Não era chuva: tava mais para cascata. Na avenida, corria um rio. Das ladeiras, afluentes vinham engrossá-lo. Janelas lacradas por vridros, crianças assistiam dos apartamentos os espetáculo da tempestade. Debaixo das marquises, transeuntes e mendigos se apertavam contra as portas de aço cerradas. Meninos de rua, sentados no asfalto, fendiam a correnteza aqui e ali.

      Ulisses, ilhado num bar, cerveja no copo, fumava. Tudo acertado, e essa chuva pra atrapalhar. Paciência. Uma hora, ela se ia. O diacho era a hora. E nem podia bater um telefone. Era mesmo o cabrunco.

      Pensava em Ciana. Precisava fazer aquilo por ela e pelos meninos. Sua ausência precisava ter valido alguma coisa. Porque, de suas aventuras e desventuras, o que era mesmo que trazia pra ela? Ele conhecera mundo, deitara-se com deusas e bruxas, enfrentara a goela do garimpo, as minas de sal, pedreiras. Disputara com abutres, até, em lixões. Agora era hora de vergar o arco da vida e acertar as contas com ela. Precisava acertar. E agora essa chuva, esse temporal, esse maremoto na avenida. O que tinha deus contra ele? Por que baralhava assim seu destino?

      A noite ia fechando na medida que a chuva apertava. Entra correndo no bar um travesti, seda do vestido empapada, maquiagem em desmanche:

      – Cruzes! Qué isso, minha nossa senhora?! Olha só pra isso! Tô toda arregaçada!
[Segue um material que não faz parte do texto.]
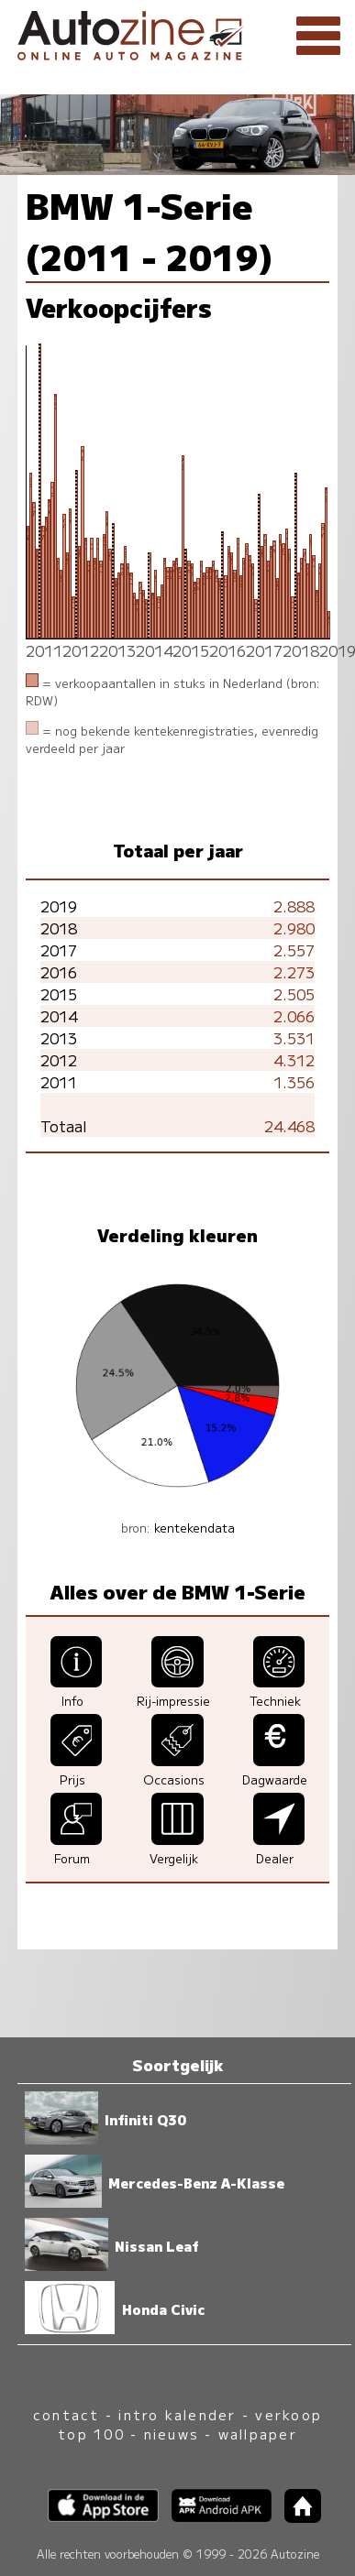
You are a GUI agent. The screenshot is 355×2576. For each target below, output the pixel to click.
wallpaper (257, 2433)
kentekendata (194, 1527)
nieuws (171, 2433)
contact (66, 2414)
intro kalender (177, 2414)
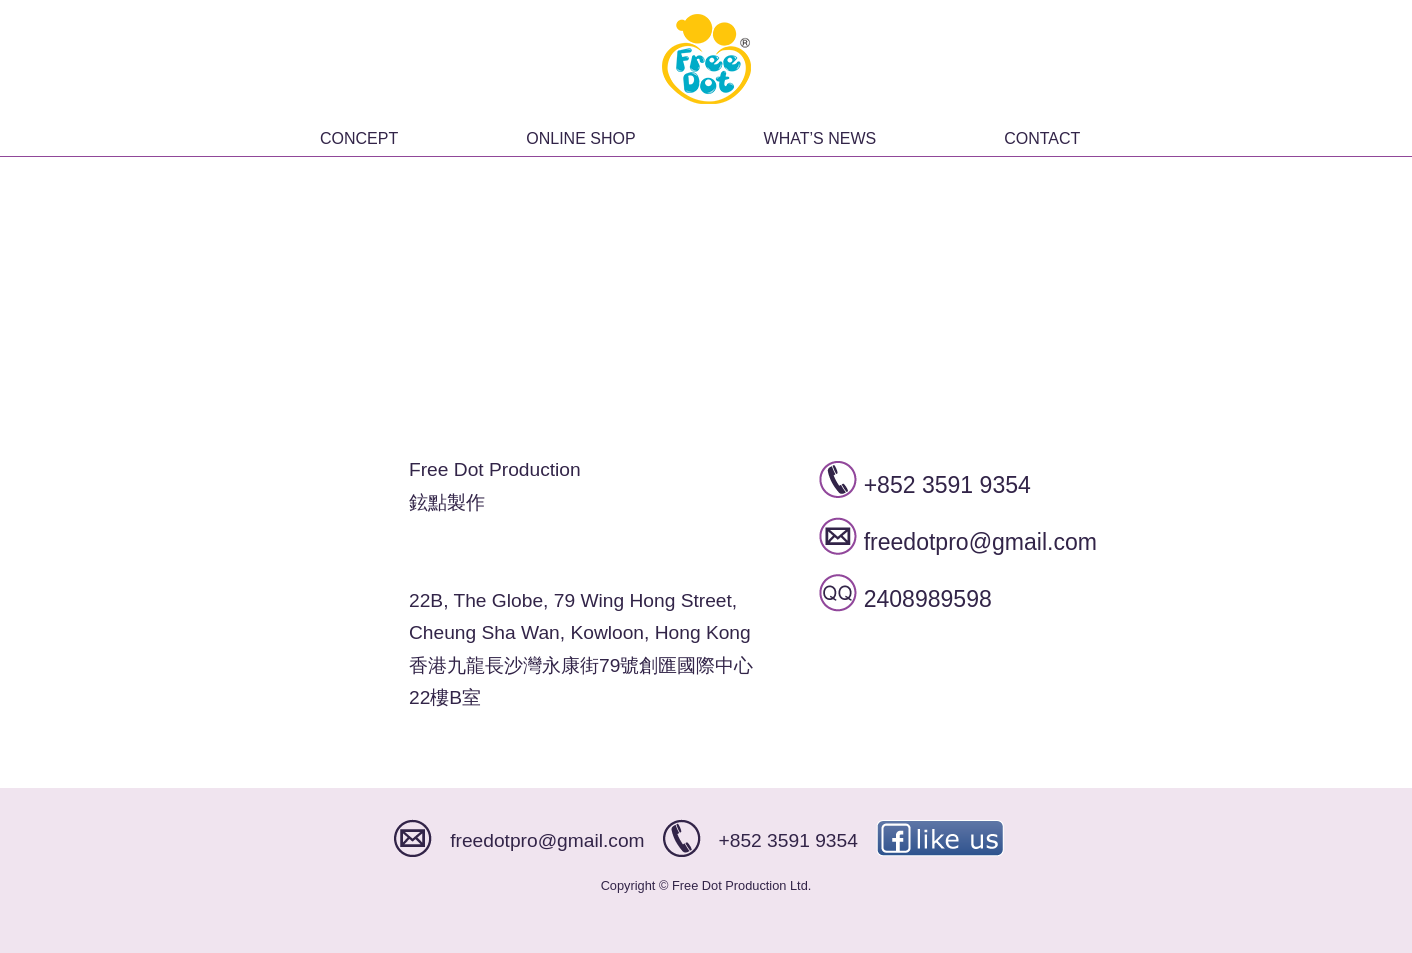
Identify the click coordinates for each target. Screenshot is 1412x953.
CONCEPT (359, 138)
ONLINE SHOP (580, 138)
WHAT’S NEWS (820, 138)
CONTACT (1042, 138)
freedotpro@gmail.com (980, 542)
      Sacudiu a cabeleira, enquanto rebolava o quadril volumoso. As gotas bateram na cara de Ulisses e respingaram em sua cerveja. Ele se encolheu instintivamente e olhou contrariado para a bicha. Essa, por um instante, parou de se chacoalhar, ergueu a cabeça e deu com ele. Sorriu. Voltou a sacudir a cabeça e molhar os circundantes.

      Ulisses amassou o cigarro no cinzeiro cedido pelo balconista. Engoliu o resto da cerveja, levantou-se e se postou diante da moça. Ela levantou o busto siliconado. Vendo aquele homem ali, encarando, falou, inocente e simpática:

      – Oi.

      – Dá pra… "senhorita"… pará? – intimou Ulisses.

      – O que, meu bem?

      – De molhar os outros.

      – Ah, não tá vendo que tô toda encharcada.

      – Pois então vá desencharcar em outro lugar.

      – Onde, querido, se aqui a gente não pisca sem esbarrar em alguém?

      – Na puta que pariu, por exemplo.

      – Olha, bofe, se tem alguém aqui parido de puta, não sou euzinha, tá?

      – E quem seria, pode vosmicê informar.

      – Posso, posso sim querido: vo-ce-zinho.

      O soco saiu repentino, feito raio. O travesti dá com os costados na parede, mas não tomba. Rapidamente se recompõe e cai dentro: desfere um soco que pega Ulisses no estômago e o levanta do chão. Dobrado, toma uma outra porrada nas costas e beija o chão sujo do boteco. Daí em diante, vira bola: toma chute bico fino na cara, nos rins, nas costelas. Uns sujeitos tentam resgatá-lo da sova, mas a bicha já tinha aberto uma navalha – e sabia usar: agachou-se, desfigurada, e talhou nas costas de Ulisses um jogo da velha, rubro, perfeito. Ergueu-se em triunfo, encarou os presentes, e saiu para a chuva.

      A ambulância chegou quase um par de horas depois. No pronto-socorro, foi deixado numa maca, no corredor. Um residente, que já passara por ali inúmeras vezes, percebe que ele não geme mais. Aproxima-se, toma-lhe o pulso, ausculta o coração. Outro residente se achega:

      – E aí?

      – Ele tava muito machucado. Acho que foi hemorragia interna.